Il simulatore non è invece ancora stato aggiornato sulla pensione anticipata flessibile per il 2024, ovvero quota 103 con 62 anni di età e 41 di contributi ma solo sugli importi a cui si ha diritto se si sono raggiunti i requisiti nel 2023. L’importo massimo per chi esce con i requisiti del 2023 è di cinque volte il trattamento minimo (2.993,05 euro al mese) fino a che non si raggiunge l‘età per la vecchiaia quando si avrà l’intero importo maturato grazie ai propri contributi.
Dal simulatore emerge che un uomo nato a gennaio del 1980 che lavora nel settore privato e ha cominciato a versare nel 2005 (interamente nel sistema contributivo quindi) va in pensione di vecchiaia a 68 anni e 9 mesi a novembre del 2048. Può anticiparla a 65 anni e 7 mesi se ha maturato un assegno superiore a una data soglia (per il 2024 tre volte l’assegno sociale) ma deve rimandarla fino a 73 anni e 2 mesi di età se non matura nel complesso 20 anni di contributi.
Nel simulatore Inps nel quale si entra senza credenziali (come lo Spid e la Cie) si ricorda di inserire dati fondamentali come eventuali attività usuranti, lavoro precoce, servizio militare, riscatto di titoli di studio universitari o accredito figurativo della maternità obbligatoria fuori dal rapporto di lavoro perché possono cambiare il calcolo degli anni necessari per l’accesso alla pensione.
Rapporto spesa pensioni e Pil al 16,3%
Secondo un documento Eurostat, sui dati relativi al 2021 in Italia il rapporto tra la spesa per le pensioni e il Pil ha toccato il 16,3, secondo solo alla Grecia (16,4%).

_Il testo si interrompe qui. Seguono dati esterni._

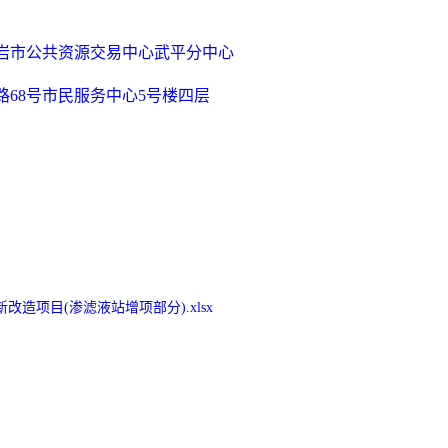
岩市公共资源交易中心武平分中心
路
68号市民服务中心5号楼四层
造项目(渗滤液站增项部分).xlsx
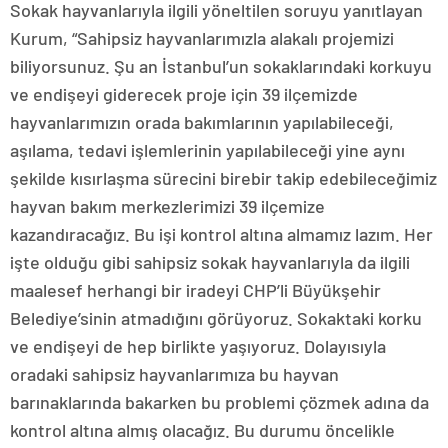
Sokak hayvanlarıyla ilgili yöneltilen soruyu yanıtlayan
Kurum, “Sahipsiz hayvanlarımızla alakalı projemizi
biliyorsunuz. Şu an İstanbul’un sokaklarındaki korkuyu
ve endişeyi giderecek proje için 39 ilçemizde
hayvanlarımızın orada bakımlarının yapılabileceği,
aşılama, tedavi işlemlerinin yapılabileceği yine aynı
şekilde kısırlaşma sürecini birebir takip edebileceğimiz
hayvan bakım merkezlerimizi 39 ilçemize
kazandıracağız. Bu işi kontrol altına almamız lazım. Her
işte olduğu gibi sahipsiz sokak hayvanlarıyla da ilgili
maalesef herhangi bir iradeyi CHP’li Büyükşehir
Belediye’sinin atmadığını görüyoruz. Sokaktaki korku
ve endişeyi de hep birlikte yaşıyoruz. Dolayısıyla
oradaki sahipsiz hayvanlarımıza bu hayvan
barınaklarında bakarken bu problemi çözmek adına da
kontrol altına almış olacağız. Bu durumu öncelikle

Nell’insieme dei Paesi Ue la spesa per le pensioni è arrivata nel 2022 a 1.882 miliardi di euro, il 12,9% del Pil dell’Unione. Rispetto all’anno precedente la spesa complessiva è cresciuta del 2,8% ma il rapporto con il Pil è diminuito di 0,7 punti (nel 2020, anno però in cui il Pil è caduto a causa del Covid, era al 13,6%). Seguono l’Italia l’Austria (15%) e la Francia (14,9%).